And then as you approach, you suddenly note the seven foot tall chain link fence that surrounds the old monument, its beautiful old stained glass windows broken out by vandals and vagrants, its once beautiful and ornate double doors and rounded over windows boarded over and is majesty reduced to memory.

And to replace it? A squat, long, cement block building with about as much character and charisma as the mortar and cement blocks that make it up. Like all of those things that have “outlived their (proposed) usefulness”, the majestic old structure like others of its kin are swallowed up by the “modern” and “efficient”.

I asked one of the Amtrak personnel if it was ever going to be restored as I remarked at what a beautiful old building it was.

“Don’t know,” he answered. “It’s been that way for at least ten years now”.

In all of our haste to move forward, in our never ending quest to expand, we leave behind so much of ourselves and allow ourselves to waste away in excess and complacency while at the same time we lose our sense for beauty and craftsmanship. It seems that there is little value in nostalgia these days. And for all of our being so “proud of our past”, it amazes me how hurried we are to move away from it, to divorce ourselves from it.

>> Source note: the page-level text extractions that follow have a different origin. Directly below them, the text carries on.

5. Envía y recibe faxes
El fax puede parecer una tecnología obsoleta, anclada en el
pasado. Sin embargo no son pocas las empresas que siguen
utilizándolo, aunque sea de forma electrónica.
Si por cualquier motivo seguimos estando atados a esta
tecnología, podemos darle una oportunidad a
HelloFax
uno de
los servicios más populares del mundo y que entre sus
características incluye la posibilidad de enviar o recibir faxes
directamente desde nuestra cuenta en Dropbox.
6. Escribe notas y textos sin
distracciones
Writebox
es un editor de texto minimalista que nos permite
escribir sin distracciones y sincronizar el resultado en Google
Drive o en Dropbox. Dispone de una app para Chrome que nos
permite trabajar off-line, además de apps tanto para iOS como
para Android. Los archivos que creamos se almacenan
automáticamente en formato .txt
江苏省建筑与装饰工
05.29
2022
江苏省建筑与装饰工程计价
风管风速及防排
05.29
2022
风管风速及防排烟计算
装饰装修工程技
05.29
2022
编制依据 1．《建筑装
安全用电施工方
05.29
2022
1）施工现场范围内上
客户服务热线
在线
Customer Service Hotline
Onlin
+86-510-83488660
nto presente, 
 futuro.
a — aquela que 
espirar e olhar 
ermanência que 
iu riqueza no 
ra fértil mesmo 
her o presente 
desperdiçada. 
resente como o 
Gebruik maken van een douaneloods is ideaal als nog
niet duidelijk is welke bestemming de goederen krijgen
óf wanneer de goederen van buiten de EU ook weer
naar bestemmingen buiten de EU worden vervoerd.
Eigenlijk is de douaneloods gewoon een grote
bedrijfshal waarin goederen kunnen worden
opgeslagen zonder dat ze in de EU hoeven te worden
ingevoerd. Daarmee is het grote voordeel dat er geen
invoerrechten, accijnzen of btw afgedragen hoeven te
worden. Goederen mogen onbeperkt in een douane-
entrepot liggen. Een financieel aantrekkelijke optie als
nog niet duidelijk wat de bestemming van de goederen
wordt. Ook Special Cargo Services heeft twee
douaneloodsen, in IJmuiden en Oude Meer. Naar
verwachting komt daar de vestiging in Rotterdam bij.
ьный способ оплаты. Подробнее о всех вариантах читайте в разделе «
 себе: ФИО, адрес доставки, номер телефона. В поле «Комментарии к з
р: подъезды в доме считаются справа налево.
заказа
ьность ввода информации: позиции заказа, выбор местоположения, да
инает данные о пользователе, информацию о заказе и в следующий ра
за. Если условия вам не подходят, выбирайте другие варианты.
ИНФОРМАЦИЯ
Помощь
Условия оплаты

But some things never grow old. With a weighted heart and a small bag full of postcards and trinkets, probably all made in China, we slowly plod through and away from the little town, past their old mine, their Main Street. Past the palatial houses on the foot of the mountains that serve as the seasonal homes for the wealthy. And past the small ranches and trailers of those who have been here since before the town was discovered.

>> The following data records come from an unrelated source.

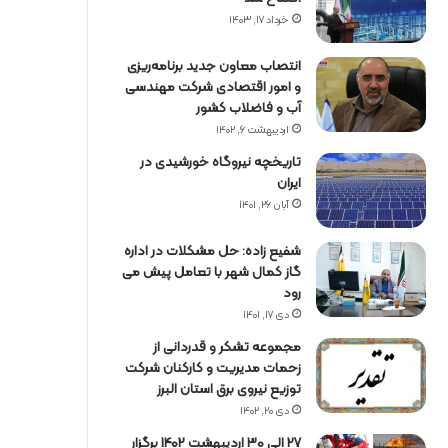
خرداد ۱۷, ۱۴۰۳
انتصاب معاون جدید برنامه‌ریزی
و امور اقتصادی شرکت مهندسی
آب و فاضلاب کشور
اردیبهشت ۶, ۱۴۰۲
تاریخچه نیروگاه خورشیدی در
ایران
آبان ۲۶, ۱۴۰۱
شفیع زاده: حل مشکلات در اداره
گاز کمال شهر با تعامل پیش می
رود
دی ۱۷, ۱۴۰۱
مجموعه تشکر و قدردانی از
زحمات مدیریت و کارکنان شرکت
توزیع نیروی برق استان البرز
دی ۲۰, ۱۴۰۲
27 الی 30 اردیبهشت 1402 برگزار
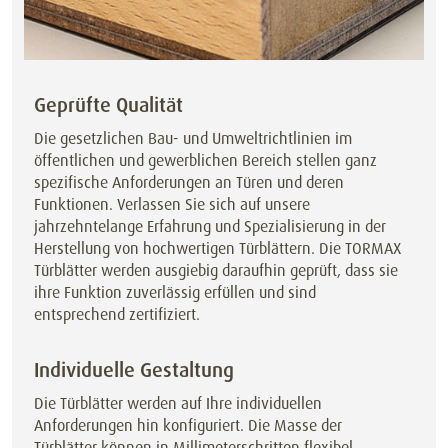
Geprüfte Qualität
Die gesetzlichen Bau- und Umweltrichtlinien im
öffentlichen und gewerblichen Bereich stellen ganz
spezifische Anforderungen an Türen und deren
Funktionen. Verlassen Sie sich auf unsere
jahrzehntelange Erfahrung und Spezialisierung in der
Herstellung von hochwertigen Türblättern. Die TORMAX
Türblätter werden ausgiebig daraufhin geprüft, dass sie
ihre Funktion zuverlässig erfüllen und sind
entsprechend zertifiziert.
Individuelle Gestaltung
Die Türblätter werden auf Ihre individuellen
Anforderungen hin konfiguriert. Die Masse der
Türblätter können in Millimeterschritten flexibel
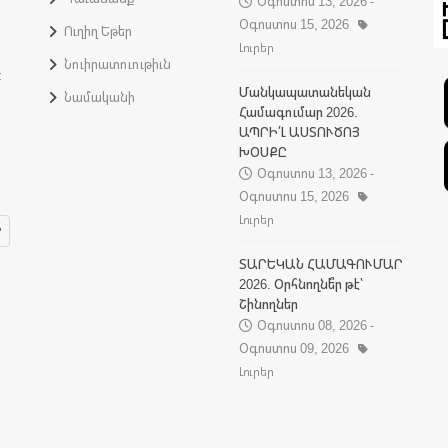
Օգոստոս 13, 2026 -
Օգոստոս 15, 2026
Ուղիղ Եթեր
Լուրեր
Նուիրատուութիւն
:
Մանկապատանեկան
Նամականի
Համագումար 2026.
ԱՊՐԻ՛Լ ԱՍՏՈՒԾՈՅ
ԽՕՍՔԸ
Օգոստոս 13, 2026 -
Օգոստոս 15, 2026
Լուրեր
ՏԱՐԵԿԱՆ ՀԱՄԱԳՈՒՄԱՐ
2026. Օրհնողնե՞ր թէ՝
Շինողներ
Օգոստոս 08, 2026 -
Օգոստոս 09, 2026
Լուրեր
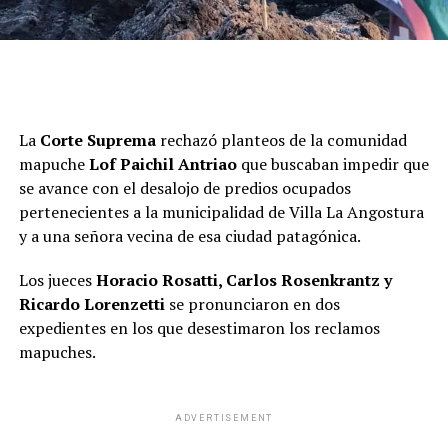
La
Corte Suprema
rechazó planteos de la comunidad
mapuche
Lof Paichil Antriao
que buscaban impedir que
se avance con el desalojo de predios ocupados
pertenecientes a la municipalidad de Villa La Angostura
y a una señora vecina de esa ciudad patagónica.
Los jueces
Horacio Rosatti, Carlos Rosenkrantz y
Ricardo Lorenzetti
se pronunciaron en dos
expedientes en los que desestimaron los reclamos
mapuches.
ADVERTISEMENT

And on we travel past it all into the most untouched wild of the Colorado canyons. Timeless. Breathtaking.

Sculpted by God and painted by Mother Nature, it’s easy to see why the Native Americans considered these canyons and plains and buttes as spiritual, holy. Chiseled away by the Colorado River hundreds of thousands, perhaps millions of years ago, they can move one’s soul as only the arts of nature can do. And as we pass down through and the canyon widens, you can look out at the mesas and jagged mountains out across the flat fields covered in scrub.

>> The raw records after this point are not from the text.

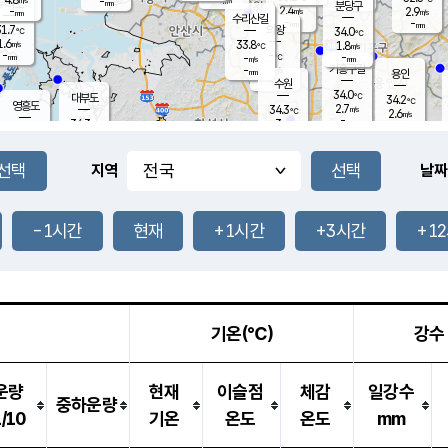
-
-
mm
무의도
mm
mm
분당구
2.4
-
2.9
m/s
m/s
mm
수리산길
-
-
mm
mm
1.7
의왕
34.0
℃
℃
1.6
33.8
m/s
1.8
m/s
℃
-
-
-
mm
-
℃
mm
m/s
기흥구갈
-
-
m/s
mm
용인
-
수원
mm
34.0
℃
대부도
34.2
℃
영흥도
2.7
34.3
m/s
℃
2.6
m/s
-
mm
3
34.3
m/s
-
℃
mm
33.5
℃
-
오산
3.9
mm
m/s
3.9
m/s
-
mm
-
mm
향남
34.1
℃
지역
날짜
2.5
m/s
33.8
-
℃
운평
mm
송탄
-
℃
m/s
-
s
mm
33.1
보
℃
34.4
-1시간
현재
+1시간
+3시간
+1
℃
3.3
m/s
산
2.5
m/s
-
32.
mm
-
mm
0.9
℃
-
m
/s
기온(℃)
강수
운량
현재
이슬점
체감
일강수
중하운량
1/10
기온
온도
온도
mm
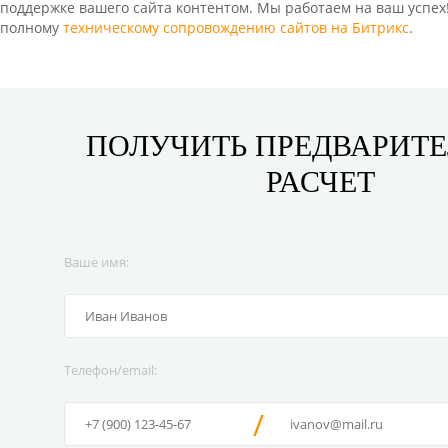
поддержке вашего сайта контентом. Мы работаем на ваш успех! 
полному
техническому сопровождению сайтов на Битрикс
.
ПОЛУЧИТЬ ПРЕДВАРИТ
РАСЧЕТ
Ваше имя:
Телефон/email:
/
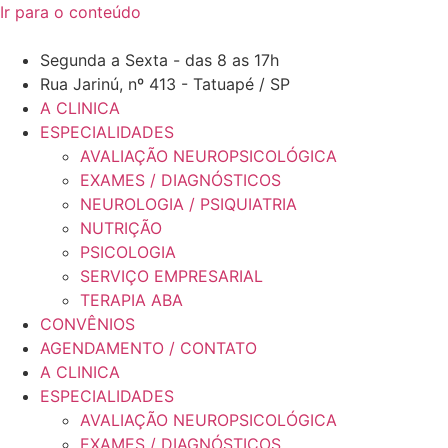
Ir para o conteúdo
Segunda a Sexta - das 8 as 17h
Rua Jarinú, nº 413 - Tatuapé / SP
A CLINICA
ESPECIALIDADES
AVALIAÇÃO NEUROPSICOLÓGICA
EXAMES / DIAGNÓSTICOS
NEUROLOGIA / PSIQUIATRIA
NUTRIÇÃO
PSICOLOGIA
SERVIÇO EMPRESARIAL
TERAPIA ABA
CONVÊNIOS
AGENDAMENTO / CONTATO
A CLINICA
ESPECIALIDADES
AVALIAÇÃO NEUROPSICOLÓGICA
EXAMES / DIAGNÓSTICOS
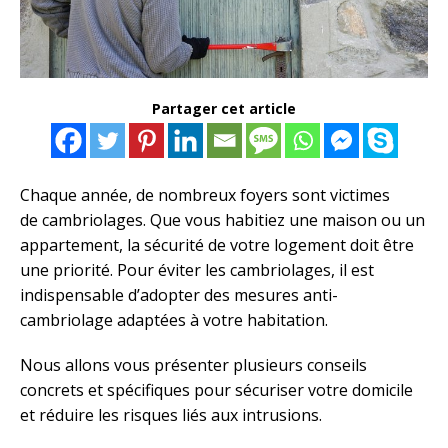
Partager cet article
Chaque année, de nombreux foyers sont victimes
de cambriolages. Que vous habitiez une maison ou un
appartement, la sécurité de votre logement doit être
une priorité. Pour éviter les cambriolages, il est
indispensable d’adopter des mesures anti-
cambriolage adaptées à votre habitation.
Nous allons vous présenter plusieurs conseils
concrets et spécifiques pour sécuriser votre domicile
et réduire les risques liés aux intrusions.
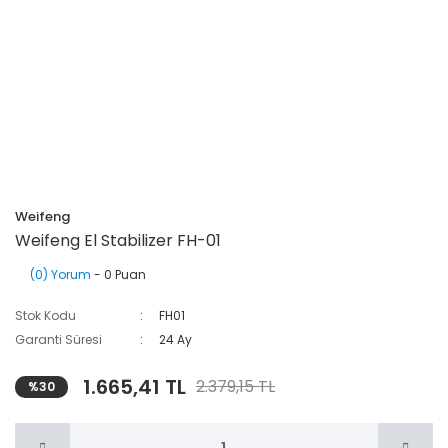
Weifeng
Weifeng El Stabilizer FH-01
(0) Yorum
- 0 Puan
Stok Kodu
FH01
Garanti Süresi
24 Ay
1.665,41 TL
2.379,15 TL
%30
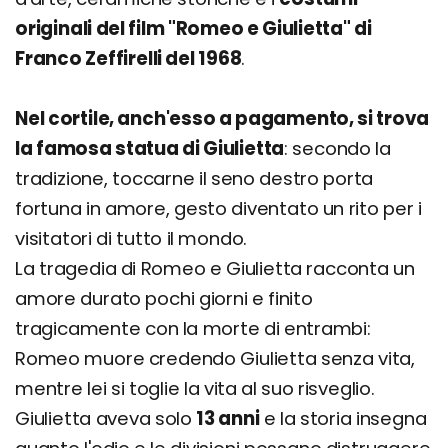
originali del film "Romeo e Giulietta" di
Franco Zeffirelli del 1968
.
Nel cortile, anch'esso a pagamento, si trova
la famosa statua di Giulietta
: secondo la
tradizione, toccarne il seno destro porta
fortuna in amore, gesto diventato un rito per i
visitatori di tutto il mondo.
La tragedia di Romeo e Giulietta racconta un
amore durato pochi giorni e finito
tragicamente con la morte di entrambi:
Romeo muore credendo Giulietta senza vita,
mentre lei si toglie la vita al suo risveglio.
Giulietta aveva solo
13 anni
e la storia insegna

Every now and again a desolate little town flits by, home to those scraping out a living by whatever industry that can be found in these harsh lands. Towns rejected by the rich and the Walmarts for development and “progress”, they live their lives simply, if hard. But perhaps in that simple, quiet life, they find the peace that this progressing society so often seeks and so often only finds by prescription from a doctor in the form of mind numbing drugs that temporarily abate the human element within us with a false sense of “peace”.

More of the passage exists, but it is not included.